Grandes sont les émotions quand nous regardons ensemble, parents et soignants, les anciennes photos de la prise en charge des deux premières semaines de vie.

Photo à droite : La famille B: et l’équipe médico-soignante en regardant les photos des premiers jours de vie. 


MB à 2 ans de vie avec le Dr Ibrahima Sory Diallo 

Avec le Dr. Ibrahima Sory, nous déclarons que Mathias ne sera pas seulement le plus petit patient de l’INSE, mais aussi le premier patient qui profitera d’un suivi développemental comme nous l’aimerions introduire pour tous les patients prématurés de l’INSE dans l’avenir. Lors de son contrôle de deux ans, en novembre 2018, alors à un âge corrigé de 20 mois, nous trouvons un patient timide, mais fort expressif, de 8.500 kg qui marche et court avec un développement tout à fait adéquat pour son âge. 


Et la suite de l’histoire :

 

Le Dr Ibrahima Sory rencontre Mathias et sa famille chaque année autour du mois de novembre. Son développement est tout à fait normal. Pour son quatrième anniversaire, UNICEF a fait un reportage que vous pouvez lire en cliquant ici.

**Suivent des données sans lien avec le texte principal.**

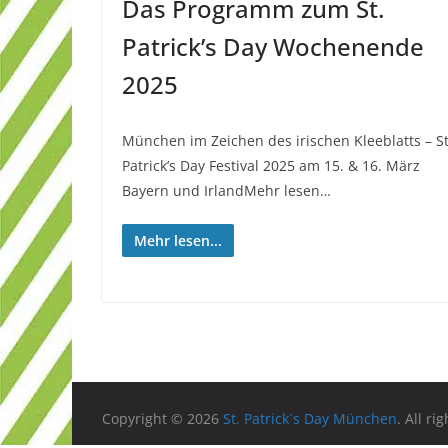
Das Programm zum St.
Patrick’s Day Wochenende
2025
München im Zeichen des irischen Kleeblatts – St
Patrick’s Day Festival 2025 am 15. & 16. März
Bayern und IrlandMehr lesen…
Mehr lesen...
Copyright © 2026
St. Patrick´s Day München
. All ri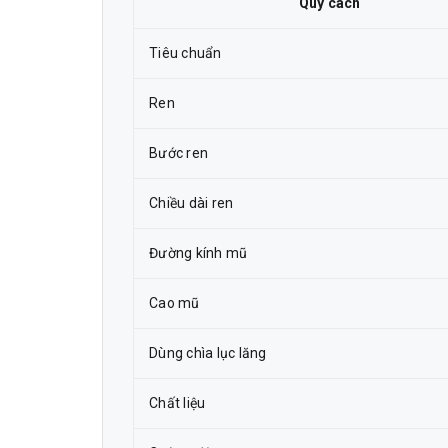
Quy cách
Tiêu chuẩn
Ren
Bước ren
Chiều dài ren
Đường kính mũ
Cao mũ
Dùng chìa lục lăng
Chất liệu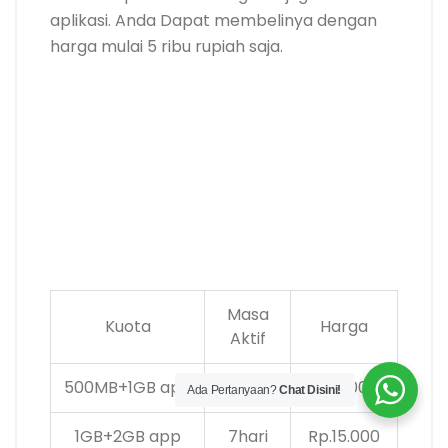
aplikasi. Anda Dapat membelinya dengan
harga mulai 5 ribu rupiah saja.
Masa
Kuota
Harga
Aktif
500MB+1GB app
2hari
Rp.5.000
Ada Pertanyaan?
Chat Disini!
1GB+2GB app
7hari
Rp.15.000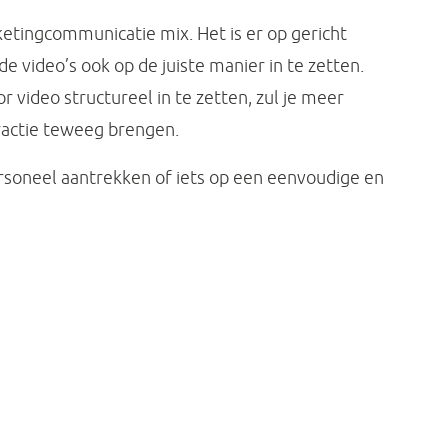
etingcommunicatie mix. Het is er op gericht
e video’s ook op de juiste manier in te zetten.
 video structureel in te zetten, zul je meer
ractie teweeg brengen.
soneel aantrekken of iets op een eenvoudige en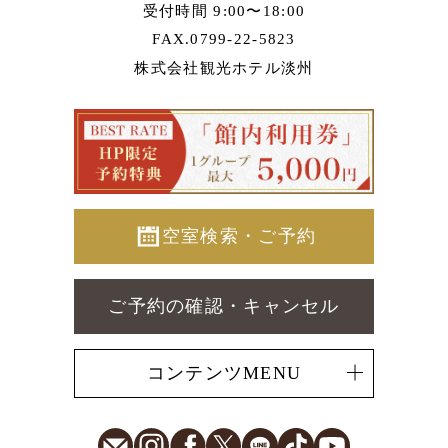
受付時間 9:00〜18:00
FAX.0799-22-5823
株式会社観光ホテル淡州
空室検索・ご予約
ご予約の確認・キャンセル
コンテンツMENU
E-Mail
Instagram
Facebook
X
LINE
TikTok
Youtube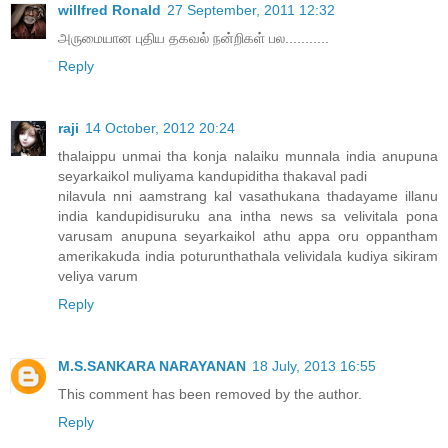
willfred Ronald
27 September, 2011 12:32
அருமையான புதிய தகவல் நன்றிகள் பல...........
Reply
raji
14 October, 2012 20:24
thalaippu unmai tha konja nalaiku munnala india anupuna
seyarkaikol muliyama kandupiditha thakaval padi
nilavula nni aamstrang kal vasathukana thadayame illanu
india kandupidisuruku ana intha news sa velivitala pona
varusam anupuna seyarkaikol athu appa oru oppantham
amerikakuda india poturunthathala velividala kudiya sikiram
veliya varum
Reply
M.S.SANKARA NARAYANAN
18 July, 2013 16:55
This comment has been removed by the author.
Reply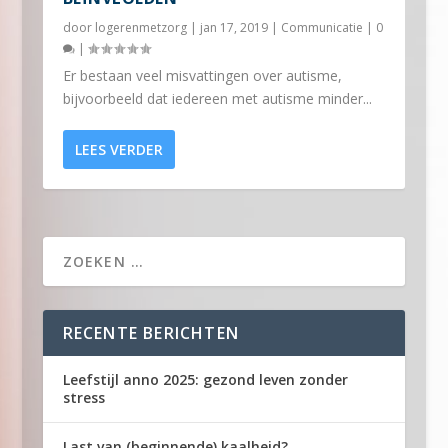
door
logerenmetzorg
|
jan 17, 2019
|
Communicatie
|
0
|
Er bestaan veel misvattingen over autisme,
bijvoorbeeld dat iedereen met autisme minder...
LEES VERDER
RECENTE BERICHTEN
Leefstijl anno 2025: gezond leven zonder
stress
Last van (beginnende) kaalheid?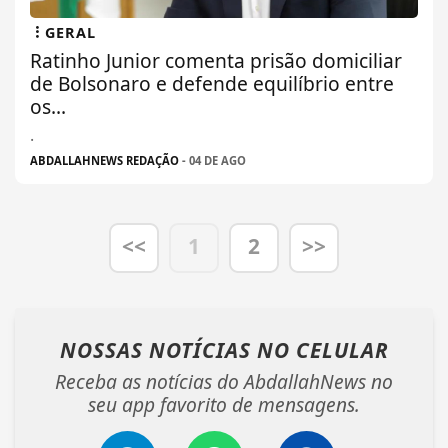
GERAL
Ratinho Junior comenta prisão domiciliar
de Bolsonaro e defende equilíbrio entre
os...
.
ABDALLAHNEWS REDAÇÃO
- 04 DE AGO
<<
1
2
>>
NOSSAS NOTÍCIAS
NO CELULAR
Receba as notícias do AbdallahNews no
seu app favorito de mensagens.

Photo à droite (UNICEF) : MB à 4 ans de vie




Le petit garçon Souaré

8 Septembre 2019, Killian Scartezzini

Le petit Souaré est né bien trop tôt. Environ deux mois, difficile d’être plus précis. Sa mère n’a pas tellement été suivie pendant la grossesse. Ce n’est qu’en observant sa peau, ses oreilles et d’autres détails que les médecins ont pu juger après sa naissance: Sept mois de gestation! Ce temps lui a tout juste permis de mettre en place le nécessaire pour survivre à cette aventure, - la vie.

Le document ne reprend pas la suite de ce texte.